Beware that these builds use CUDA and will not work on login nodes, which does not have CUDA installed as there are no GPUs.
Tensorflow (master build)
Given A100 and CUDA 11 are very new, we have a build of the master branch of Tensorflow which includes better performance and support for these architectures.
Users can find the latest builds via the module avail conda
command, which will list available builds such as conda/2021-06-26
which is a module that was built on 2021-06-26
. Use module show conda/2021-06-26
or module help conda/2021-06-26
to get high level info on which versions of the key packages and libraries that this particular module contains. This version can be used by
module load conda/2021-06-26 # loads conda into your environment, sets up appropriate CUDA libraries conda activate # activates conda with python
This will setup a conda environment with the "from scratch" build of TensorFlow.

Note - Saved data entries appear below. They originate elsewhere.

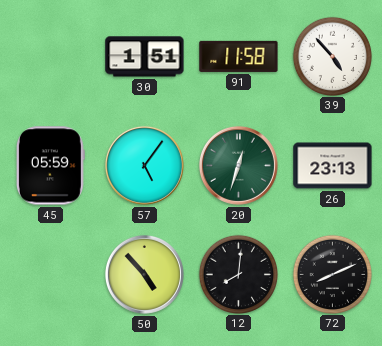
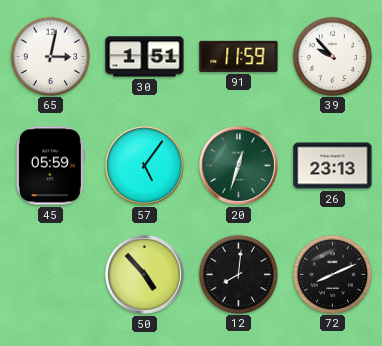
65: none -> 3:02
91: 11:58 -> 11:59
39: 4:53 -> 9:53
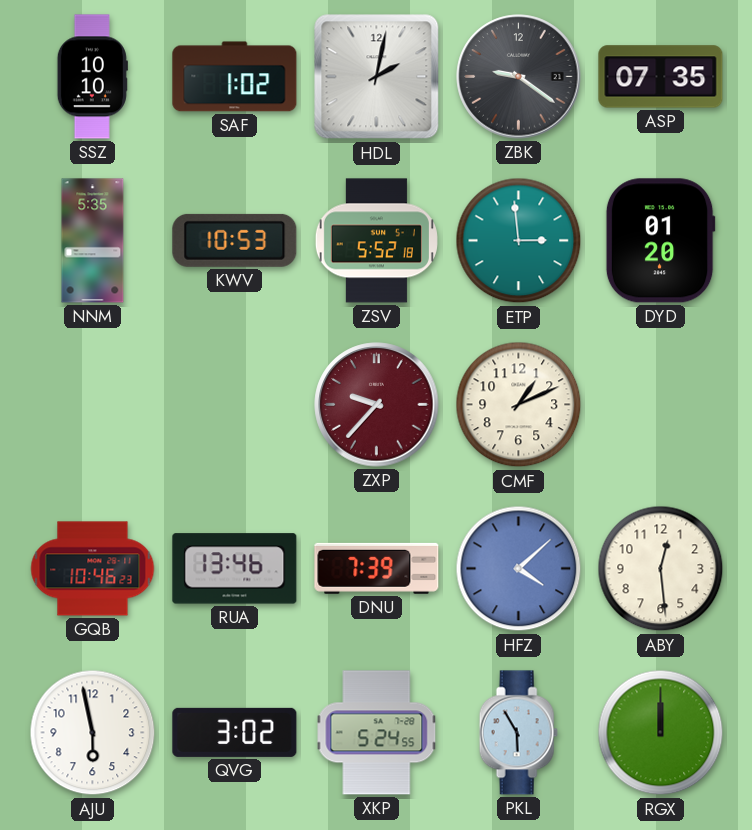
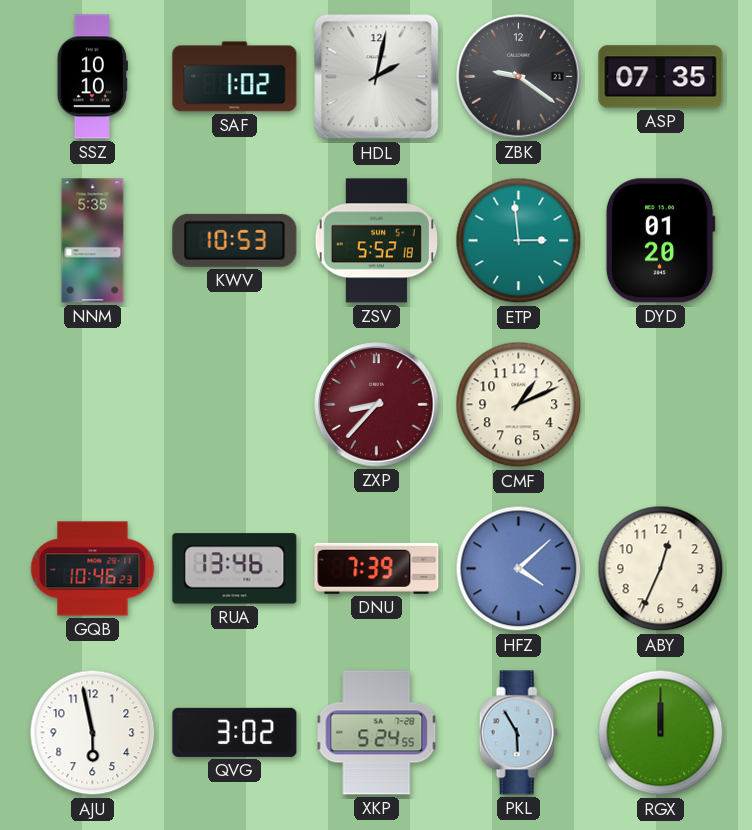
ZXP: 9:37 -> 8:37
ABY: 12:29 -> 12:34
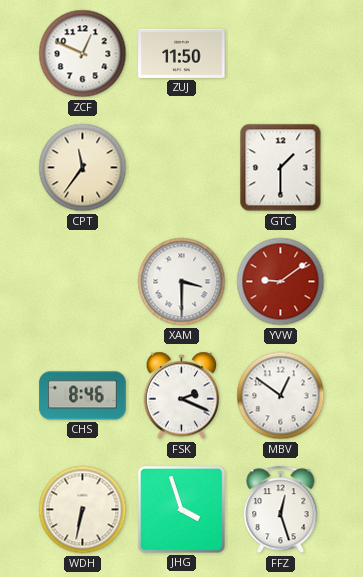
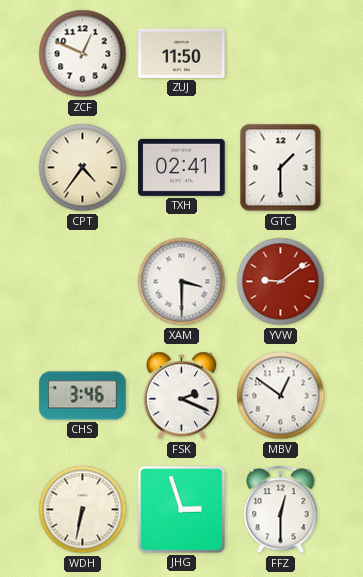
CPT: 11:36 -> 4:36
TXH: none -> 02:41
CHS: 8:46 -> 3:46
JHG: 3:57 -> 2:57
FFZ: 12:27 -> 12:30
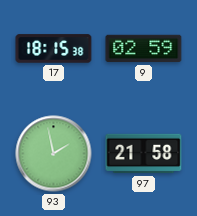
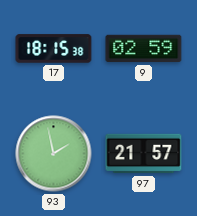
97: 21:58 -> 21:57
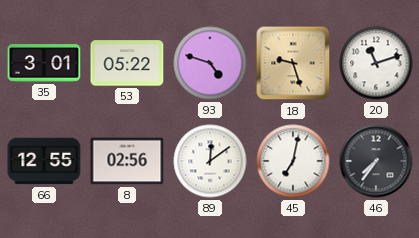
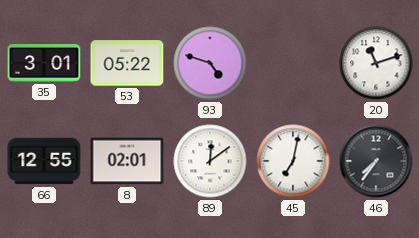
18: 9:27 -> none
8: 02:56 -> 02:01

This package will also include builds of PyTorch and Horovod tagged releases.
Installing Packages
Using pip install --user
With the conda environment setup, one can install common Python modules using pip install --users <module-name>
which will install packages in $HOME/.local/lib/pythonX.Y/site-packages
.
Using Conda Environments
If you need more flexibility, you can clone the conda environment into a custom path, which would then allow for root-like installations via conda install <module>
or pip install <module>
.
1. Setup the conda environment you want to use as instructed above.
2. Create/edit your $HOME/.condarc
file to include this these lines, replacing <project-name>
with your project name. By default, Conda will your $HOME/.conda/*
area for caching files. Since home directories are limited to 100GB, this fills up quickly. This addition tells Conda to use your project space for cache storage instead.
pkgs_dirs: - /lus/theta-fs0/projects/<project-name>/conda/pkgs envs_dirs: - /lus/theta-fs0/projects/<project-name>/conda/envs
3. Clone the environment into a local path to which you have write access
conda create --clone $CONDA_PREFIX -p <path/to/env>
4. Activate that environment:
conda activate <path/to/env>
One should then be able to install modules natively.